Some may object that a win32 critical section is not this. I am afraid it is: it simply spins on an atomic for a spin count, and then lazily tries to allocate a win32 event object which it then waits upon. Nothing special.
As much as you might think critical sections (really user mode mutexes) are better/faster/whatever, they probably are not as great as you might think. boost::mutex is a big vast heavyweight thing on Windows internally using a win32 semaphore as the kernel wait object because of the need to emulate thread cancellation and to behave well in a general purpose use context. It's easy to write a concurrency structure which is faster than another for some single use case, but it is very very hard to write a concurrency structure which is all of:
Faster than a standard implementation in the uncontended case.
Faster than a standard implementation in the lightly contended case.
Faster than a standard implementation in the heavily contended case.
Even if you manage all three of the above, that still isn't enough: you also need some guarantees on worst case progression ordering, so whether certain patterns of locks, waits and unlocks produce predictable outcomes. This is why threading facilities can appear to look slow in narrow use case scenarios, so Boost.Thread much as the STL can appear to be much slower than hand rolled locking code in say an uncontended use case.
Boost.Thread already does substantial work in user mode to avoid going to kernel sleep on Windows. On POSIX any of the major pthreads implementations also does substantial work to avoid kernel sleeps and hence Boost.Thread doesn't replicate that work. In other words, critical sections don't gain you anything in terms of scaling to load behaviours, though inevitably Boost.Thread v4 especially on Windows does a ton load of work a naive implementation does not (the planned rewrite of Boost.Thread is vastly more efficient on Windows as it can assume Windows Vista or above).
So, it looks like the default Boost mutex doesn't support it, but asio::detail::mutex does.
So I ended up using that:
#include <boost/asio/detail/mutex.hpp>
#include <boost/thread.hpp>
using boost::asio::detail::mutex;
using boost::lock_guard;
int myFunc()
{
static mutex mtx;
lock_guard<mutex> lock(mtx);
. . .
}

Is there any std::chrono thread safety guarantee even with multicore context?
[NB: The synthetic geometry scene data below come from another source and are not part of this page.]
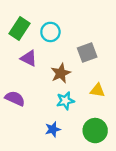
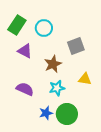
purple semicircle: (15, 98) -> (25, 89), moved
green circle: (95, 131) -> (67, 114), moved

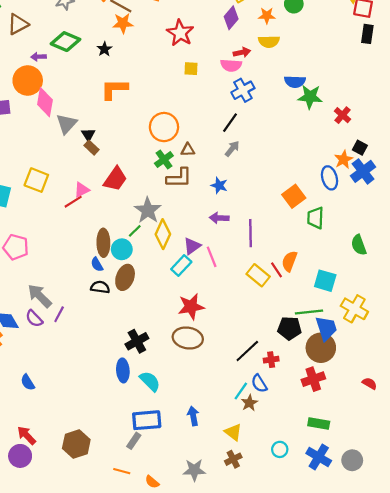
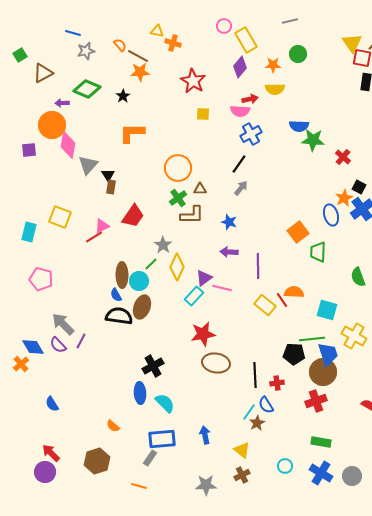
brown rectangle: (91, 148) -> (111, 187), turned 56
gray star: (148, 210) -> (163, 245), size x0.7
pink line: (212, 257) -> (222, 288), turned -54
orange semicircle: (289, 261) -> (294, 292), turned 72
black semicircle: (100, 287) -> (119, 316), size x1.5
brown ellipse: (188, 338) -> (216, 363), moved
black line: (247, 351) -> (255, 375), turned -50
orange semicircle: (152, 482) -> (113, 426), moved

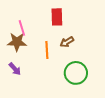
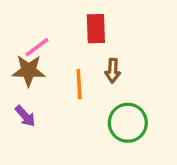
pink line: (22, 28) -> (37, 47), turned 70
brown arrow: (67, 42) -> (113, 71), turned -56

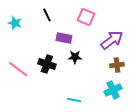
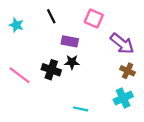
purple arrow: (112, 40) -> (122, 44), turned 75
black star: (75, 57) -> (72, 62), moved
brown cross: (117, 65) -> (128, 71), turned 32

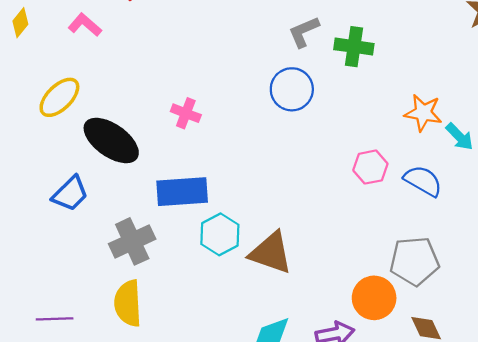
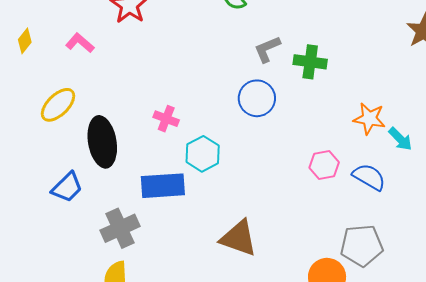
black ellipse: (111, 141) -> (102, 142), turned 45
cyan hexagon: (220, 234) -> (203, 154), moved

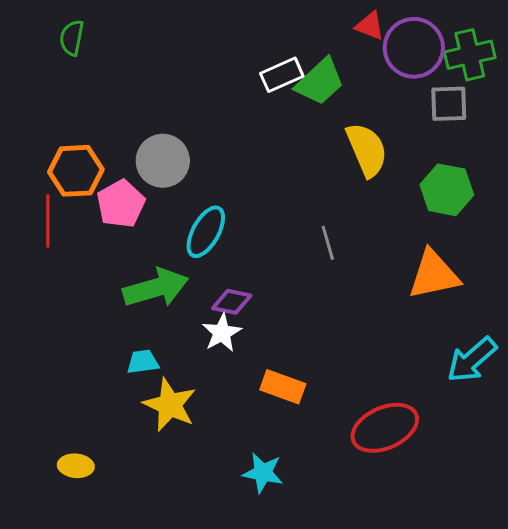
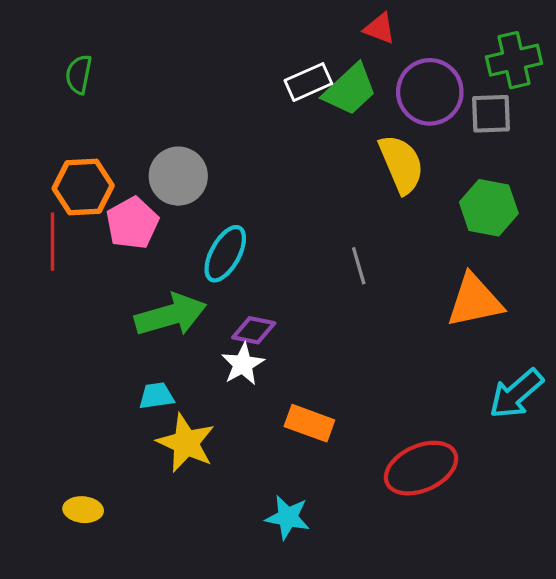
red triangle: (370, 26) -> (379, 28), moved
green semicircle: (72, 38) -> (79, 74), moved
purple circle: (414, 48) -> (430, 92), moved

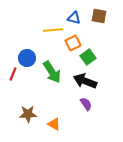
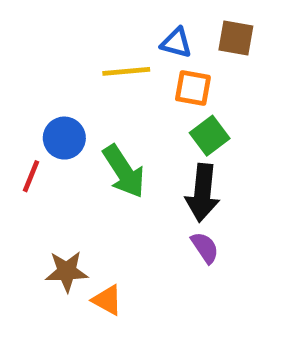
orange square: (73, 43) -> (193, 88), moved, turned 35
black arrow: (85, 81) -> (202, 193), turned -105
orange triangle: (54, 124) -> (107, 300), moved

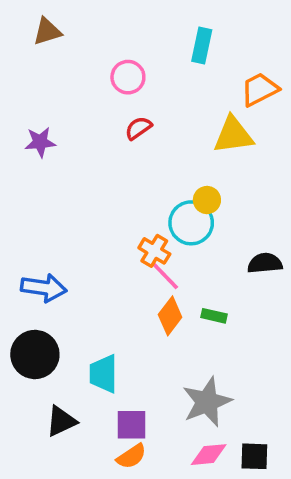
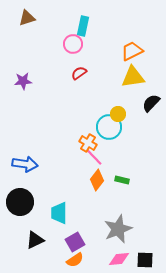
cyan rectangle: (202, 46) -> (83, 26), moved
orange trapezoid: (260, 89) -> (132, 51), moved
black semicircle: (265, 263) -> (151, 103), moved, turned -42
purple square: (131, 425) -> (75, 242), turned -30

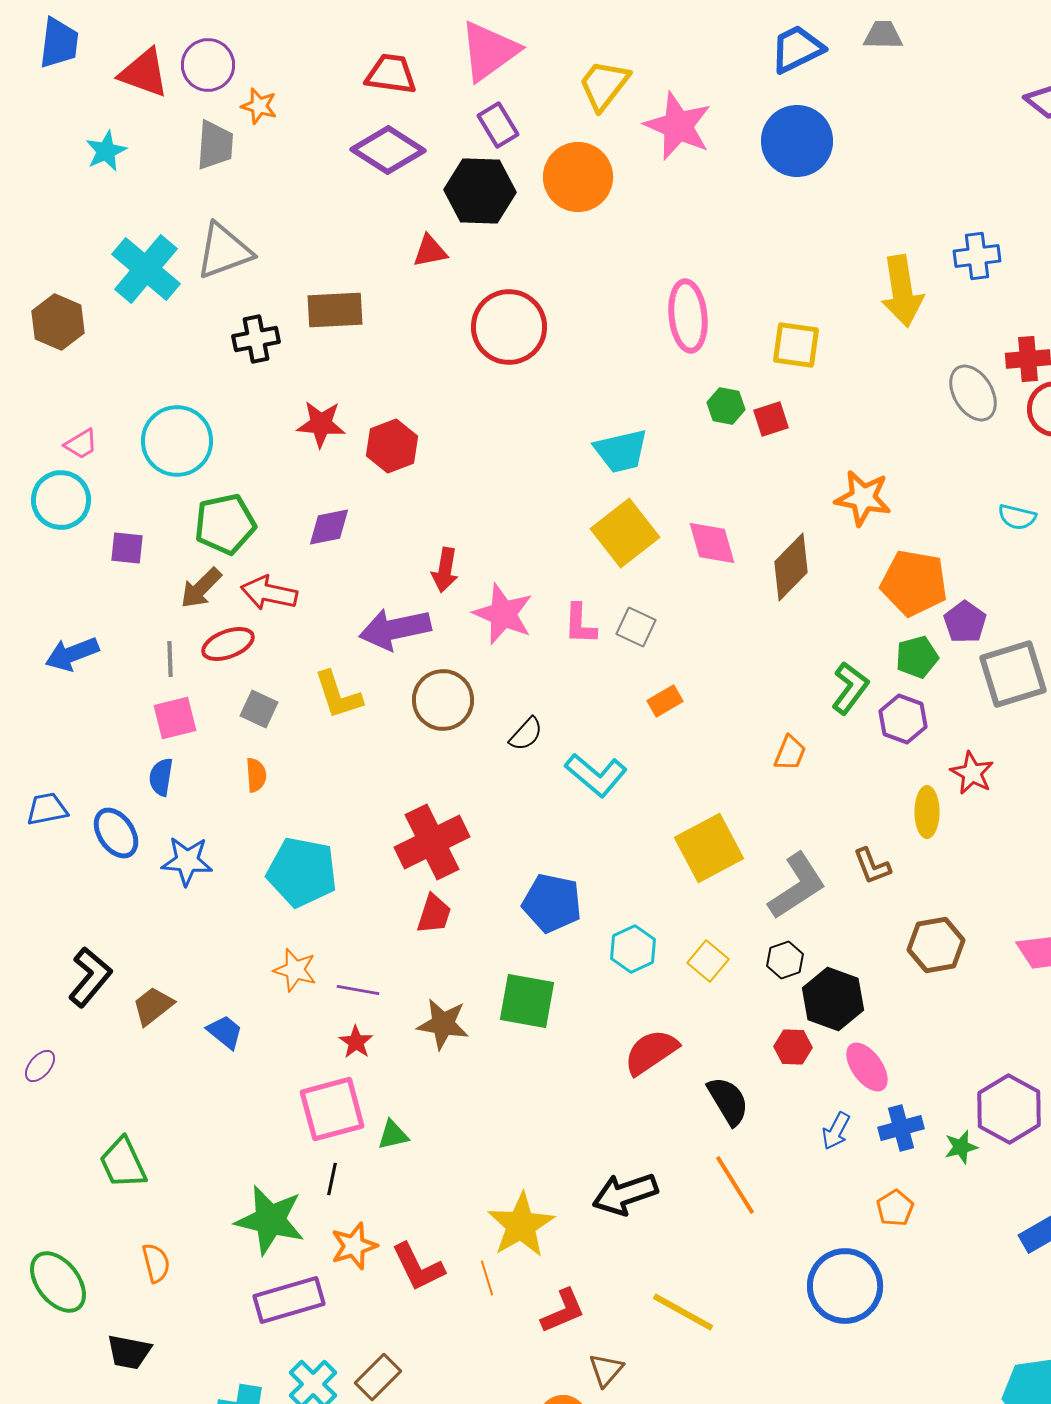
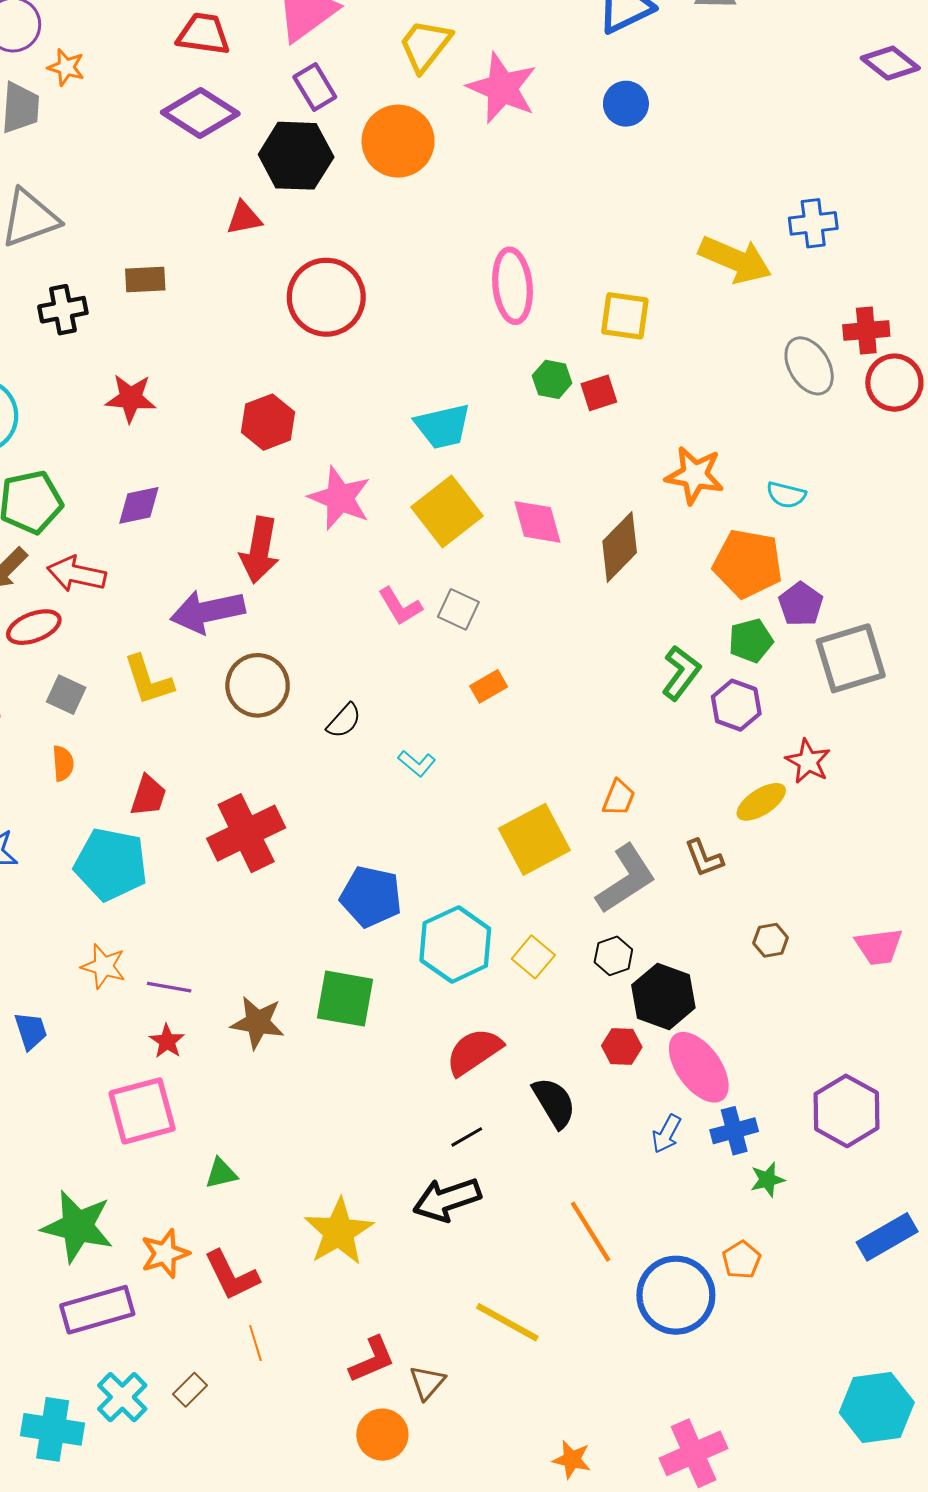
blue circle: (797, 141) -> (626, 104), size x0.6
yellow arrow: (902, 291) -> (735, 260), turned -58
brown rectangle: (335, 310) -> (145, 280), size x0.7
red hexagon: (392, 446) -> (268, 422), moved
cyan semicircle: (1017, 517) -> (786, 495), moved
red arrow: (445, 570) -> (260, 550), size x1.4
pink star: (503, 614) -> (340, 498), moved
pink L-shape: (580, 624) -> (400, 606), turned -33
orange trapezoid: (790, 753) -> (619, 798), moved
cyan L-shape: (596, 775) -> (417, 763), size x0.6
yellow ellipse: (927, 812) -> (761, 802), turned 57
red trapezoid: (434, 914) -> (148, 796), moved
brown hexagon: (936, 945) -> (771, 940), size x0.6
cyan hexagon: (633, 949) -> (455, 944), size x1.5
blue trapezoid: (225, 1032) -> (31, 1031), turned 33
pink ellipse: (867, 1067) -> (699, 1067), size x1.4
green triangle: (393, 1135) -> (221, 1173), moved
green star: (961, 1147) -> (767, 1180), moved
black line: (332, 1179) -> (467, 1137), moved, turned 48
orange line: (735, 1185) -> (591, 1232), moved
orange pentagon: (895, 1208) -> (741, 1260), moved
orange line: (487, 1278) -> (255, 1343), moved
red L-shape: (563, 1311) -> (372, 1360), moved
brown rectangle: (378, 1377) -> (190, 1390), size x0.7

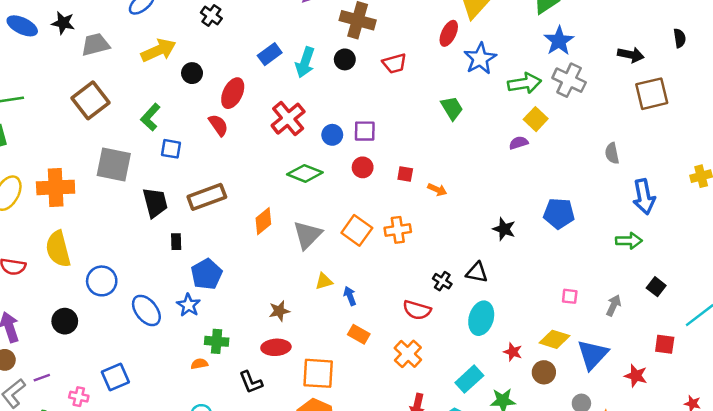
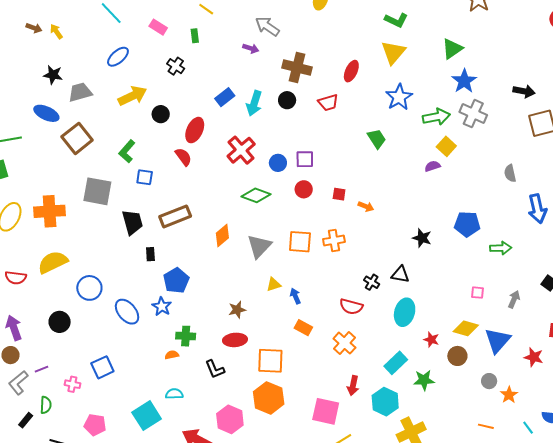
blue ellipse: (22, 26) -> (46, 113), moved
red ellipse: (449, 33) -> (351, 71), moved
orange square: (357, 230) -> (300, 242), turned -30
green arrow: (629, 241) -> (501, 248), moved
yellow semicircle: (58, 249) -> (53, 262), turned 80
First, I'm assuming that calling any function of std::chrono is guaranteed to be thread-safe (no undefined behaviour or race conditions or anything dangerous if called from different threads). Am I correct?
Next, for example on windows there is a well known problem related to multi-core processors that force some implementations of time related systems to allow forcing a specific core to get any time information.
What I want to know is:
using std::chrono, in the standard, is there any guarantee that think kind of problem shouldn't appear?
or is it implementation defined
or is there an explicit absence of guarantee that imply that on windows you'd better get time always from the same core?
Yes, calls to some_clock::now() from different threads should be thread safe.
As regards the specific issue you mention with QueryPerformanceCounter, it is just that the Windows API exposes a hardware issue on some platforms. Other OSes may or may not expose this hardware issue to user code.
As far as the C++ standard is concerned, if the clock claims to be a "steady clock" then it must never go backwards, so if there are two reads on the same thread, the second must never return a value earlier than the first, even if the OS switches the thread to a different processor.
For non-steady clocks (such as std::chrono::system_clock on many systems), there is no guarantee about this, since an external agent could change the clock arbitrarily anyway.
With my implementation of the C++11 thread library (including the std::chrono stuff) the implementation takes care to ensure that the steady clocks are indeed steady. This does impose a cost over and above a raw call to QueryPerformanceCounter to ensure the synchronization, but no longer pins the thread to CPU 0 (which it used to do). I would expect other implementations to have workarounds for this issue too.
The requirements for a steady clock are in 20.11.3 [time.clock.req] (C++11 standard)
I honestly believe that this question is fully answered by the follow statement: There is no guarantee that an implementation will not have platform-specific bugs. It's all supposed to work perfectly, but sometimes for some reason or another it doesn't. Nobody can promise you that it will do what you want, but it is supposed to work.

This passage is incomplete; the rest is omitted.